Exercise:
Would you return the lines between the one holding "Ocean Challenger: Robotic Welding" and the one holding "6 March 2026", inclusive, and only those, exactly as they stand in the listing below?

Data section:
┌──

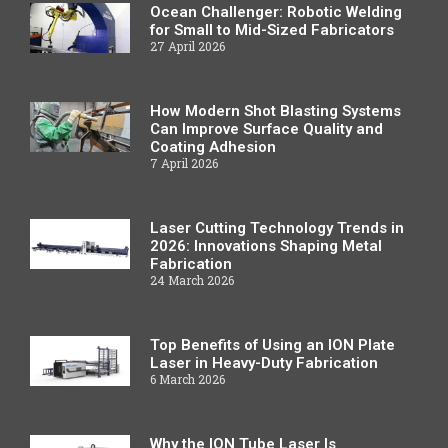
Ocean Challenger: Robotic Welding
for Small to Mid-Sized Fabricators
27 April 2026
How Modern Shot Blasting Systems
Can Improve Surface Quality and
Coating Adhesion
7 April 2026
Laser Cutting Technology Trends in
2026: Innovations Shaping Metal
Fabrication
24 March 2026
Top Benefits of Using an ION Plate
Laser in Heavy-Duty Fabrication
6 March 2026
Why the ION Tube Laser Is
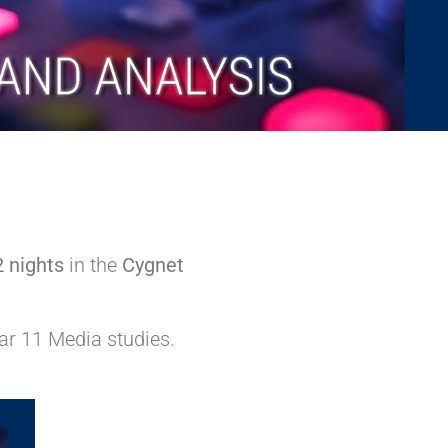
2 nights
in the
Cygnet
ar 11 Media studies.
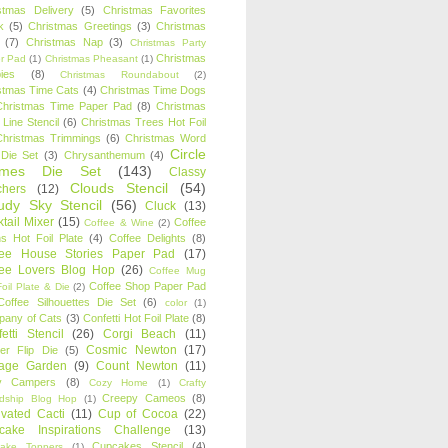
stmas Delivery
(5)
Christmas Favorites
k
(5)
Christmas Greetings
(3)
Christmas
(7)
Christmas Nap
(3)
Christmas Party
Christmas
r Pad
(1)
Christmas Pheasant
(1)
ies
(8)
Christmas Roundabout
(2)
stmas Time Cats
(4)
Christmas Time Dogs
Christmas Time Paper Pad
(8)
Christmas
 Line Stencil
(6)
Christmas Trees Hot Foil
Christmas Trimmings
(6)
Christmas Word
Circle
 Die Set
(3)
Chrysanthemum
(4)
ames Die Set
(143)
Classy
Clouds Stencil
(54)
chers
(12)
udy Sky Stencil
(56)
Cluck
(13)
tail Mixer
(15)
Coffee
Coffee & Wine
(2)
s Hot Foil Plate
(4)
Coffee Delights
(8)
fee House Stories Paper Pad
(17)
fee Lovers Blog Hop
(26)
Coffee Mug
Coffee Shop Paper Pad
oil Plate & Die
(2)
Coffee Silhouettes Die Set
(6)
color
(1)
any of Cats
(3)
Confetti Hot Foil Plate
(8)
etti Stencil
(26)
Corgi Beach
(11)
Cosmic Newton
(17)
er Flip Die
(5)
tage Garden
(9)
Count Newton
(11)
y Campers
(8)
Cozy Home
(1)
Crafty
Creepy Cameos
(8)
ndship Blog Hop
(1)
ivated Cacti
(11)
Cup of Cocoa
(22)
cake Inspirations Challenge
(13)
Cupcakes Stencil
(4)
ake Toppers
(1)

└──
┌──

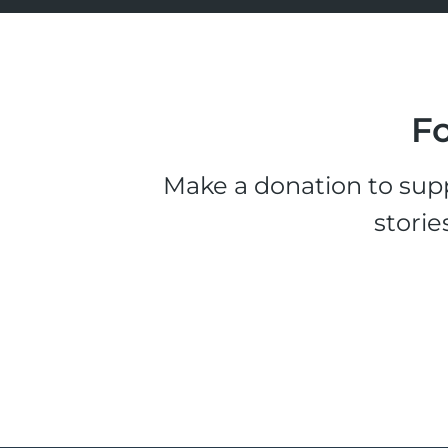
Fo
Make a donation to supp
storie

└──

Exercise output:
Ocean Challenger: Robotic Welding
for Small to Mid-Sized Fabricators
27 April 2026
How Modern Shot Blasting Systems
Can Improve Surface Quality and
Coating Adhesion
7 April 2026
Laser Cutting Technology Trends in
2026: Innovations Shaping Metal
Fabrication
24 March 2026
Top Benefits of Using an ION Plate
Laser in Heavy-Duty Fabrication
6 March 2026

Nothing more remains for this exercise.